Нет контрэлит, нет раскола элит. И в таких условиях силовики чувствуют себя комфортно. Они могут любить или не любить Лукашенко или Путина, но они понимают, у кого власть. Скажут им стрелять по народу из пулемета — будут стрелять. Кто-то откажется — вместо него поставят другого, который не откажется. В таких условиях выходы на улицу бесперспективны.
— Я всё-таки пытаюсь добиться от вас ответа именно на вопрос о том, у кого больше власти: у того, кто приведет сколько-то штыков, или кто вынет из бюджета деньги? Дело ведь не в том, что силовикам кто-то каждый раз приказывает стрелять или не стрелять, охранять митинг или разгонять. Им за это платят зарплату, и они точно знают, откуда эта зарплата берется.
— В ситуации, когда в элитах появляются две альтернативные группы, силовики просто прячутся за печку, потому что не знают, чья возьмет. И если они будут стрелять, то потом может выясниться, что стреляли не в ту сторону, как это было с «Беркутом». Тогда они предпочитают ничего не делать — и мирное шествие разрастается до размеров 1991 года в Москве. Тогда сотни тысяч человек выходили на улицы в поддержку Бориса Ельцина. Потому что был Ельцин, и он занимался политикой, он договаривался с армией, с гэбэшниками, перетягивал на свою сторону военную верхушку и так далее. И Язов в 1991 году отказался стрелять по Белому дому, хотя мог бы. Грачёв в 1993-м уже не отказался.

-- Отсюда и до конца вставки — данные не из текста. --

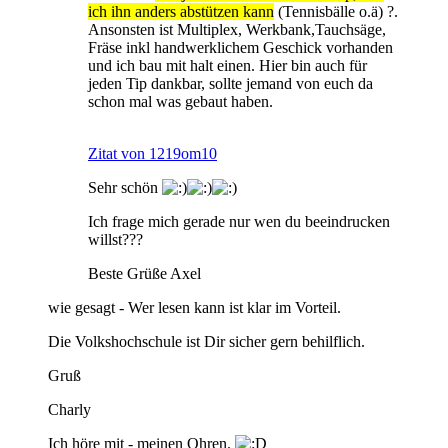
ich ihn anders abstützen kann
(Tennisbälle o.ä) ?.
Ansonsten ist Multiplex, Werkbank,Tauchsäge,
Fräse inkl handwerklichem Geschick vorhanden
und ich bau mit halt einen. Hier bin auch für
jeden Tip dankbar, sollte jemand von euch da
schon mal was gebaut haben.
Zitat von 1219om10
Sehr schön
Ich frage mich gerade nur wen du beeindrucken
willst???
Beste Grüße Axel
wie gesagt - Wer lesen kann ist klar im Vorteil.
Die Volkshochschule ist Dir sicher gern behilflich.
Gruß
Charly
Ich höre mit - meinen Ohren.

В ситуации раскола уличные народные протесты возможны уже не за деньги, более того — они значимы. А если такого раскола нет, то угрозы эти протесты не представляют. На них есть Росгвардия, полиция, в конце концов, чеченские головорезы с нагайками.
— Как у Лукашенко.
— Совершенно верно. Я помню, как меня шельмовала демократическая общественность, когда я в 2020 году говорил, что Лукашенко разгонит протест. Мне говорили: ты сволочь, за деньги Путина отрабатываешь пайку, вгоняешь людей в выученную беспомощность. Потом, когда Лукашенко действительно загнал людей под лавку, все заткнулись. А я просто видел, что у Лукашенко раскола нет.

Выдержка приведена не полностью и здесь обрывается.